→ **Try it**:
Search the lines of the records for the word "nutrition", and copy every line that has it.

→ **Records provided**:
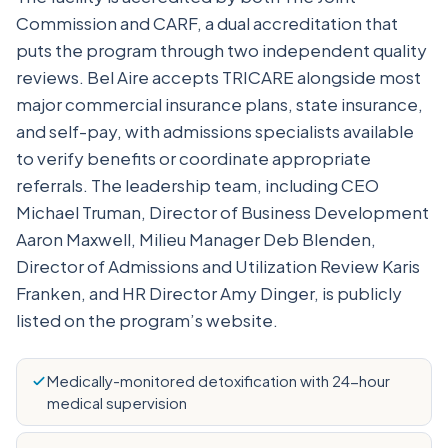
Commission and CARF, a dual accreditation that
puts the program through two independent quality
reviews. Bel Aire accepts TRICARE alongside most
major commercial insurance plans, state insurance,
and self-pay, with admissions specialists available
to verify benefits or coordinate appropriate
referrals. The leadership team, including CEO
Michael Truman, Director of Business Development
Aaron Maxwell, Milieu Manager Deb Blenden,
Director of Admissions and Utilization Review Karis
Franken, and HR Director Amy Dinger, is publicly
listed on the program’s website.
Medically-monitored detoxification with 24-hour
medical supervision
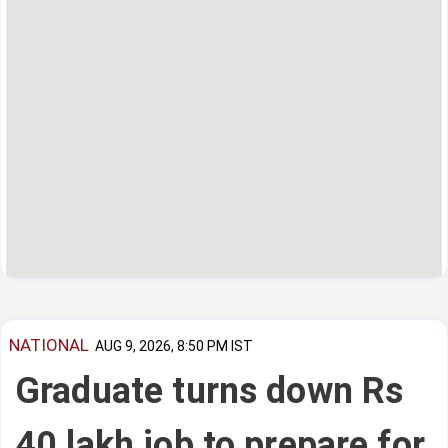
NATIONAL
AUG 9, 2026, 8:50 PM IST
Graduate turns down Rs
40 lakh job to prepare for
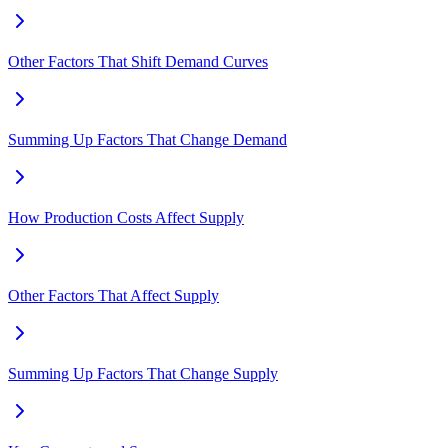
Other Factors That Shift Demand Curves
Summing Up Factors That Change Demand
How Production Costs Affect Supply
Other Factors That Affect Supply
Summing Up Factors That Change Supply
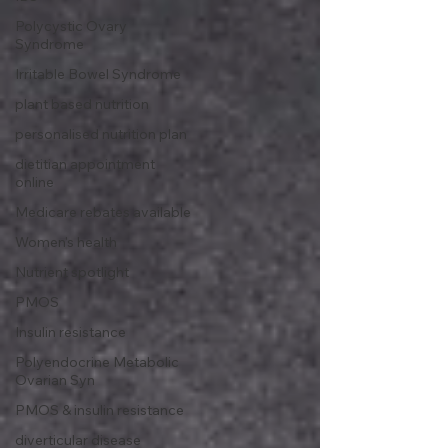
Polycystic Ovary
Syndrome
Irritable Bowel Syndrome
plant based nutrition
personalised nutrition plan
dietitian appointment
online
Medicare rebates available
Women's health
Nutrient spotlight
PMOS
Insulin resistance
Polyendocrine Metabolic
Ovarian Syn
PMOS & insulin resistance
diverticular disease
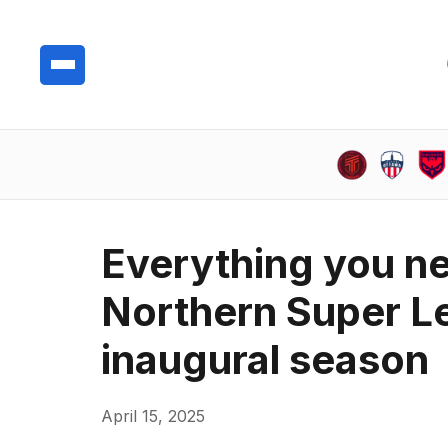
Everything you n
Northern Super Le
inaugural season
April 15, 2025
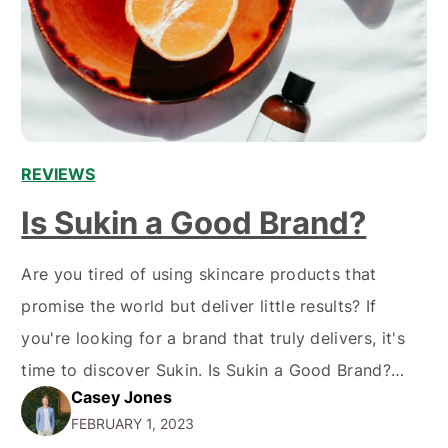
REVIEWS
Is Sukin a Good Brand?
Are you tired of using skincare products that
promise the world but deliver little results? If
you're looking for a brand that truly delivers, it's
time to discover Sukin. Is Sukin a Good Brand?
Casey Jones
Sukin is an Australian brand that has been
FEBRUARY 1, 2023
delivering high-quality, natural skin care products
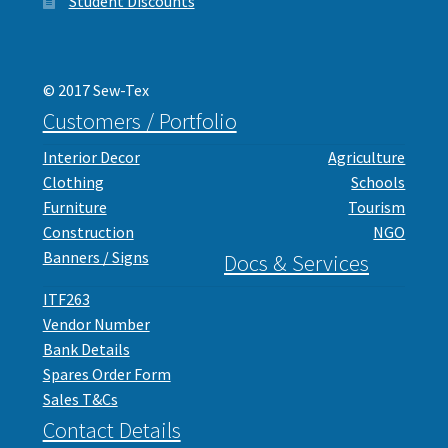
Student Discounts
© 2017 Sew-Tex
Customers / Portfolio
Interior Decor
Agriculture
Clothing
Schools
Furniture
Tourism
Construction
NGO
Banners / Signs
Docs & Services
ITF263
Vendor Number
Bank Details
Spares Order Form
Sales T&Cs
Contact Details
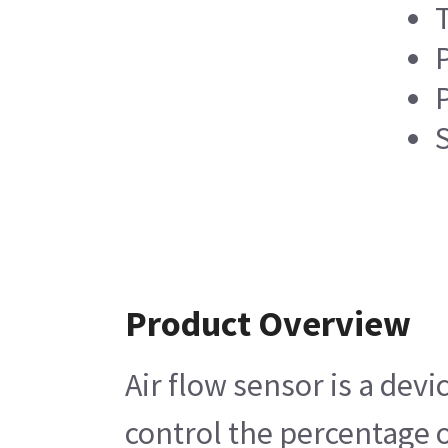
P
Product Overview
Air flow sensor is a dev
control the percentage o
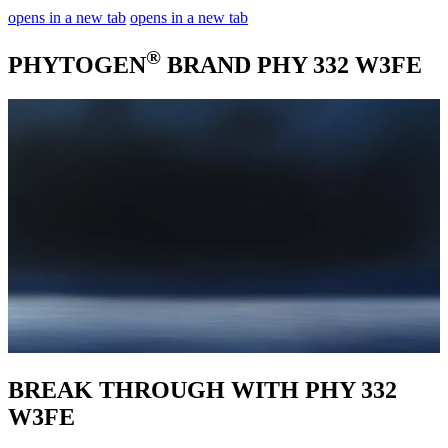
opens in a new tab
opens in a new tab
®
PHYTOGEN
BRAND PHY 332 W3FE
BREAK THROUGH WITH PHY 332
W3FE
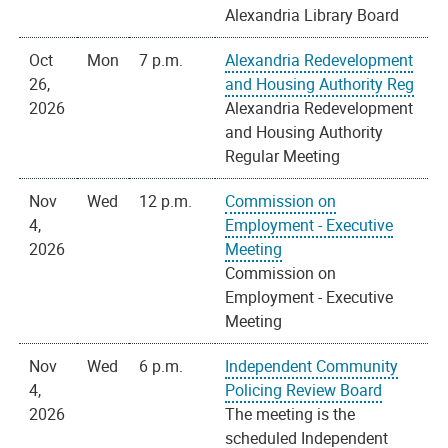
Alexandria Library Board
Oct
Mon
7 p.m.
Alexandria Redevelopment
26,
and Housing Authority Reg
2026
Alexandria Redevelopment
and Housing Authority
Regular Meeting
Nov
Wed
12 p.m.
Commission on
4,
Employment - Executive
2026
Meeting
Commission on
Employment - Executive
Meeting
Nov
Wed
6 p.m.
Independent Community
4,
Policing Review Board
2026
The meeting is the
scheduled Independent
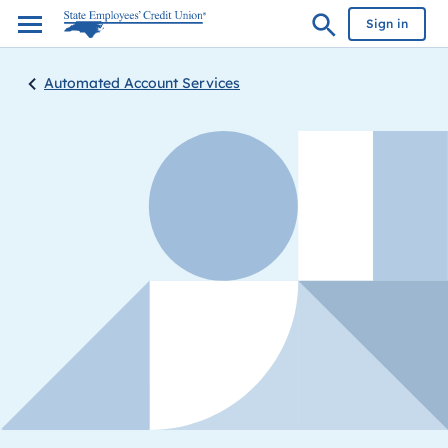
Sign in
Automated Account Services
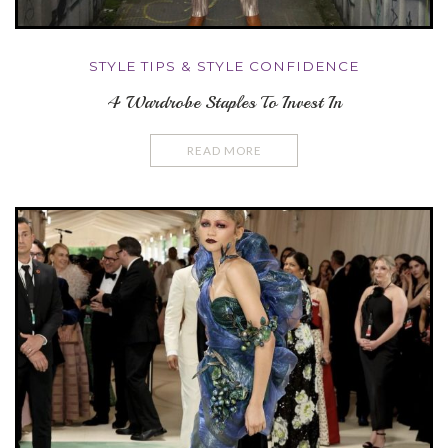
STYLE TIPS & STYLE CONFIDENCE
4 Wardrobe Staples To Invest In
READ MORE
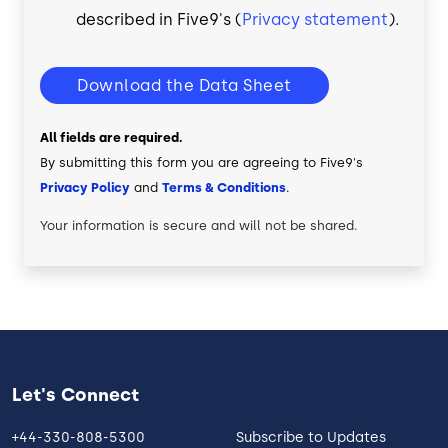
described in Five9's (
Privacy statement
).
Download the Data Sheet
All fields are required.
By submitting this form you are agreeing to Five9's
Privacy Policy
and
Terms & Conditions
.
Your information is secure and will not be shared.
Let's Connect
+44-330-808-5300
Subscribe to Updates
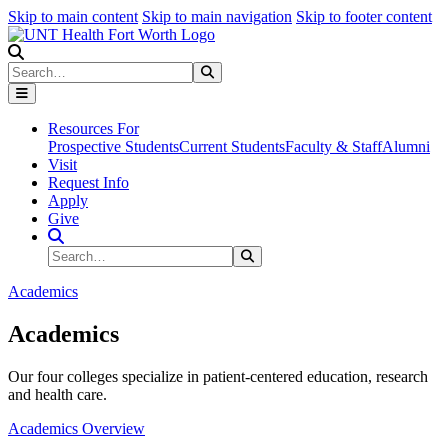
Skip to main content
Skip to main navigation
Skip to footer content
Search
Search
Submit Search
Resources For
Prospective Students
Current Students
Faculty & Staff
Alumni
Visit
Request Info
Apply
Give
Search Site
Search
Submit Search
Academics
Academics
Our four colleges specialize in patient-centered education, research
and health care.
Academics Overview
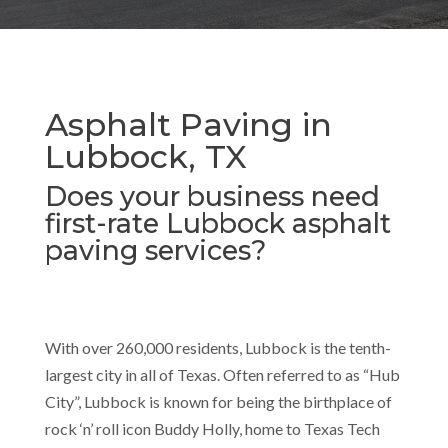
Asphalt Paving in
Lubbock, TX
Does your business need
first-rate Lubbock asphalt
paving services?
With over 260,000 residents, Lubbock is the tenth-
largest city in all of Texas. Often referred to as “Hub
City”, Lubbock is known for being the birthplace of
rock ‘n’ roll icon Buddy Holly, home to Texas Tech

→ **Your response**:
plant based nutrition
personalised nutrition plan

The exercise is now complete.